Range to repeat from the listing below: the line containing "Persistente (6 meses)" down to the line containing "тся частью модного", both included. Copy it exactly, pictures excluded, and add nothing else.

Entries supplied START

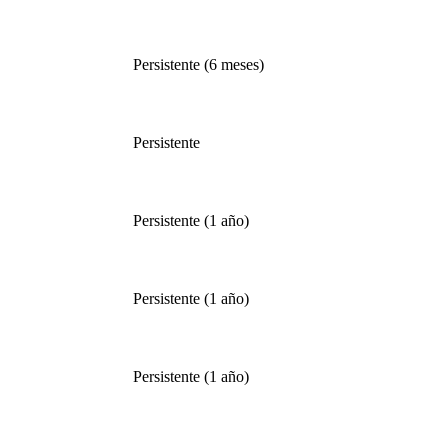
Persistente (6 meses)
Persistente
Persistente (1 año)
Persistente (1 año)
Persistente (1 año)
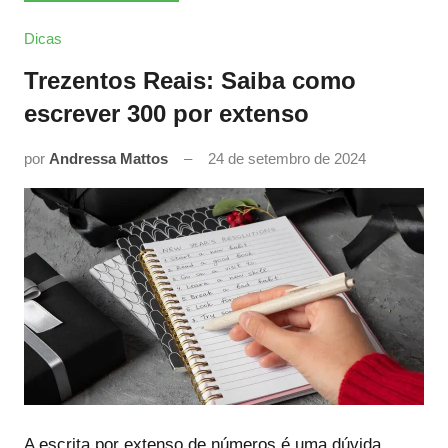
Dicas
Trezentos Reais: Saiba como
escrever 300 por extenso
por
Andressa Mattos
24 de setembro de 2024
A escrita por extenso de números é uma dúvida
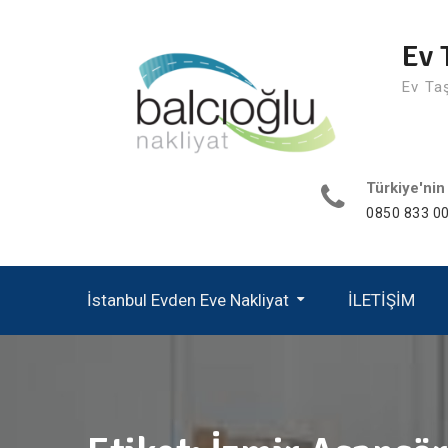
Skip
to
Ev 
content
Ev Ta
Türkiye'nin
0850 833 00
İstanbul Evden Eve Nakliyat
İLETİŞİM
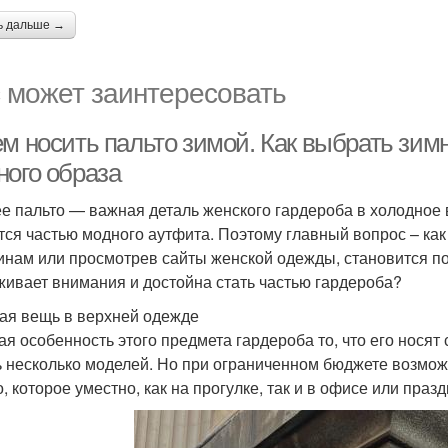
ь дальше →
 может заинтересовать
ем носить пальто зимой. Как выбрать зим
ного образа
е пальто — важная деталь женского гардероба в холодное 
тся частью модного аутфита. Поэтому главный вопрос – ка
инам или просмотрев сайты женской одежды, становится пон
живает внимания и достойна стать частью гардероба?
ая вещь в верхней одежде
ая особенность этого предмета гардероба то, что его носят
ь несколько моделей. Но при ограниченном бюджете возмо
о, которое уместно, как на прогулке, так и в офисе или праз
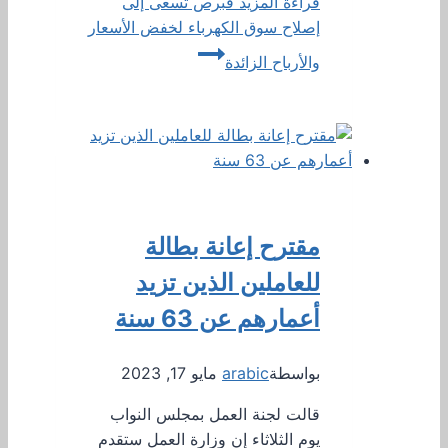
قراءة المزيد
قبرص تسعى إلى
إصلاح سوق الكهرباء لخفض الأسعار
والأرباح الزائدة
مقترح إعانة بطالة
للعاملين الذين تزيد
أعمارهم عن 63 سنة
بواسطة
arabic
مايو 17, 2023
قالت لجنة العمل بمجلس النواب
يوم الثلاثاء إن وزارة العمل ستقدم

Entries supplied END
Entries supplied START

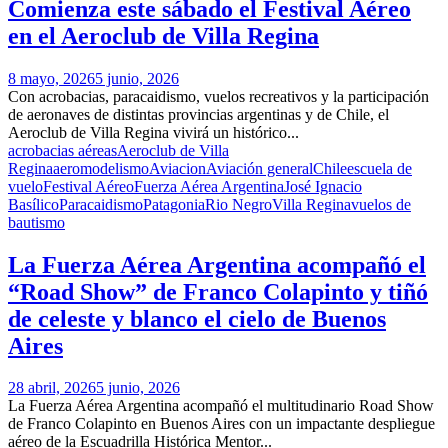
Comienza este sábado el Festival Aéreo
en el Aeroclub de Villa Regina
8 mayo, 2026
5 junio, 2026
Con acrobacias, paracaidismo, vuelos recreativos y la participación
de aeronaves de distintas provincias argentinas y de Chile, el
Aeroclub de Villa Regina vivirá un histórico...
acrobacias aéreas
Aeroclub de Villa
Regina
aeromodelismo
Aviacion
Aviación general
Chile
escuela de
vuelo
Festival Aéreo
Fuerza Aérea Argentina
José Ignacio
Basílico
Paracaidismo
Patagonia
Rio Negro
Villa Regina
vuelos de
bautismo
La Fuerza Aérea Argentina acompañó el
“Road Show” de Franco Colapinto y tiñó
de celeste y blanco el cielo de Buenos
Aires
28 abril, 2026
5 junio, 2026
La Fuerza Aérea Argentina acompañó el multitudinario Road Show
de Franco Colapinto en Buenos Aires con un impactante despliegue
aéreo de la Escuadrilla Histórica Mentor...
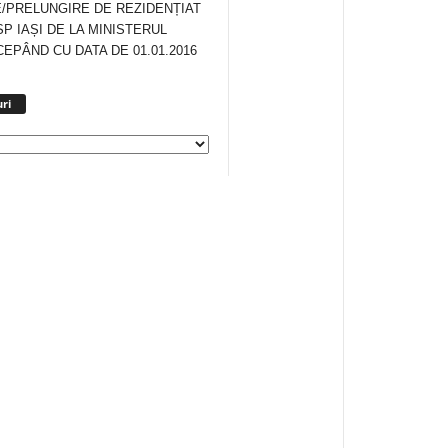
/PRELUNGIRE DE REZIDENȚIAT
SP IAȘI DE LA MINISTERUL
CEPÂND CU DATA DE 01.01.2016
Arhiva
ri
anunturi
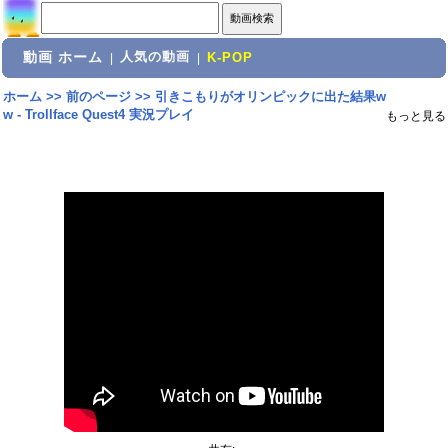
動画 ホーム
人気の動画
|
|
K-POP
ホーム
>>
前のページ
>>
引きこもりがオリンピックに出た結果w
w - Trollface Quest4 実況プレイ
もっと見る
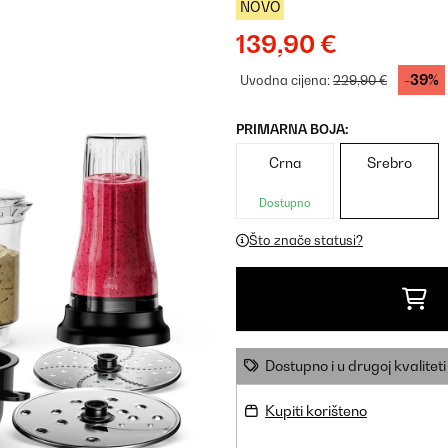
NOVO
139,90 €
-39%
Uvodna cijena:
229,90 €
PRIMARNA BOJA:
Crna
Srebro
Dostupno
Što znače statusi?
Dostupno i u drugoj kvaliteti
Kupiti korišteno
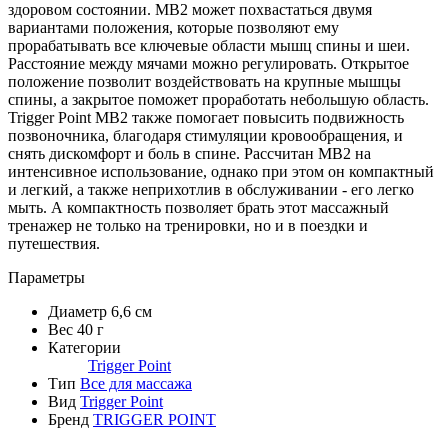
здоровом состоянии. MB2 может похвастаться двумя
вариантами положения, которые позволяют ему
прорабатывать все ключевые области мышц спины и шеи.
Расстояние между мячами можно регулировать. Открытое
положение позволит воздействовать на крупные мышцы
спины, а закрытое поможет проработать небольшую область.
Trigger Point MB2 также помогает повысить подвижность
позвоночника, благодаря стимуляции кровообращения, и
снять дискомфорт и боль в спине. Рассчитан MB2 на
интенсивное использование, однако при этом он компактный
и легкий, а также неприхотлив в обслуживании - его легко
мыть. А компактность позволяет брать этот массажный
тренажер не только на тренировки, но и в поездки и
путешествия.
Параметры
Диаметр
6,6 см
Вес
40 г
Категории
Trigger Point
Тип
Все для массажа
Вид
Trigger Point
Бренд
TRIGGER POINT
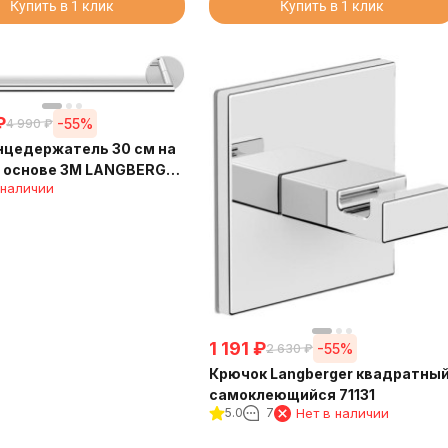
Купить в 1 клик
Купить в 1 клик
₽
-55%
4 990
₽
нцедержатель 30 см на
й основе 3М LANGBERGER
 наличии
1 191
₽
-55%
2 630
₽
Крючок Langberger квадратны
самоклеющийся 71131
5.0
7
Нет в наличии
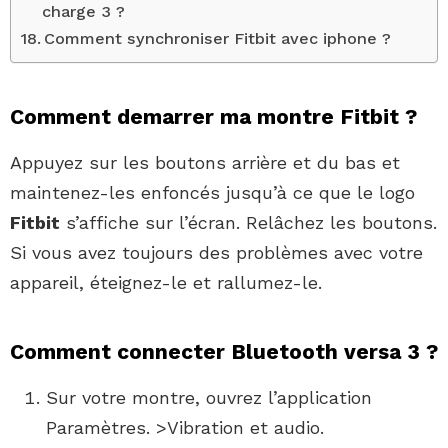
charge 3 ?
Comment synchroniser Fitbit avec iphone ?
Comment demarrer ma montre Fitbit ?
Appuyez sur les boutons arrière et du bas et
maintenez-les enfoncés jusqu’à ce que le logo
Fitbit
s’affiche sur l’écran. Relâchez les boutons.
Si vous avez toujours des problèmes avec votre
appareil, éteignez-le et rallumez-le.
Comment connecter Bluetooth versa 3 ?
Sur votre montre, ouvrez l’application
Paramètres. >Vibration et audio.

Entries supplied END

Expected answer:
Persistente (6 meses)
Persistente
Persistente (1 año)
Persistente (1 año)
Persistente (1 año)
Dicas
Trezentos Reais: Saiba como
escrever 300 por extenso
por
Andressa Mattos
24 de setembro de 2024
A escrita por extenso de números é uma dúvida
Skip
to
Ev 
content
Ev Ta
Türkiye'nin
0850 833 00
İstanbul Evden Eve Nakliyat
İLETİŞİM
ь дальше →
 может заинтересовать
ем носить пальто зимой. Как выбрать зим
ного образа
е пальто — важная деталь женского гардероба в холодное 
тся частью модного аутфита. Поэтому главный вопрос – ка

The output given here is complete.